By paNOW’s Nigel Maxwell
The topics of suicide and mental health and how they apply to life on the family farm, are being addressed through a new website.
The Do More Agriculture Foundation was created by Kim Keller, who farms near Melfort. Keller’s interest in helping farmers began in 2015 with a T-shirt campaign. The proceeds went to a farmers stress line. Last June, Keller received a distressing phone call.
“He (the caller) had actually just lost a farming client to suicide and he was looking for help, help for the family who had just lost their family member as well as other farmers he thought might be struggling,” she said.
Not knowing how to help, Keller said she put out a message on Twitter.
“#Ag, we gotta do more,” she tweeted. “I received a message that kept me up thinking of how we do more. Farm stress is real. Suicide is real. Fellow farmers, retailers, input companies, grain buyers, lenders – this is on all of us. We fail each other when it comes to mental health.”

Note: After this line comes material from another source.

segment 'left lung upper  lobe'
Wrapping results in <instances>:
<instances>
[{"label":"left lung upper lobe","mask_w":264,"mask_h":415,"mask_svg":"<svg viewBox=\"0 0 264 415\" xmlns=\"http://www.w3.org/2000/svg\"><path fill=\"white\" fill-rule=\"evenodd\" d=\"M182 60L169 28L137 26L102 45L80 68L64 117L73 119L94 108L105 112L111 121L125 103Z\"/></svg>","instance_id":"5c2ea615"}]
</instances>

Two weeks after sending the tweet, Keller was attending an Agriculture Producers Association of Saskatchewan carbon summit in Saskatoon and she was asked to moderate a panel on mental health. She said when the panel discussion ended, there was a line of older gentlemen at the microphones.

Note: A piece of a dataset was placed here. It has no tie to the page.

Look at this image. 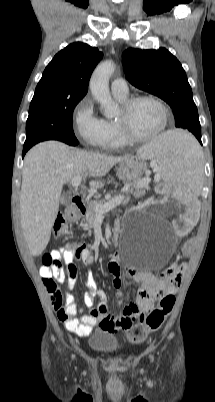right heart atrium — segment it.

“We were all kind of waiting for some kind of backlash. Instead what we got were tears and we got people sharing their stories and their experiences,” she said.
According to a survey of mental health in Canadian producers from Guelph University, nearly half of farmers reported having high stress and 58 per cent suffered some form of anxiety. Keller said it is difficult to name any one thing that causes stress on the farm, adding it can vary from producer to producer, depending on what type of agriculture they are involved in or the family situation.
“We do know that we have this culture where we are tough and stoic and we don’t talk about our feelings and we surely don’t ask for help and I think that’s a big contributing factor to where we are at today,” she said.
Keller said the advantage of having a website over a physical building is they can reach a bigger audience, and provide producers with a safe way to connect with other people, and also find a directory of resources available in their specific region.
“I think there will be reluctance for some people to come forward but we have seen so far is if you start the conversation, people are happy to talk,” Keller said.
Keller is partnering with fellow Saskatchewan farmer Lesley Rae Kelly, whose own video discussing her family’s experience with mental health issues went viral on social media last summer.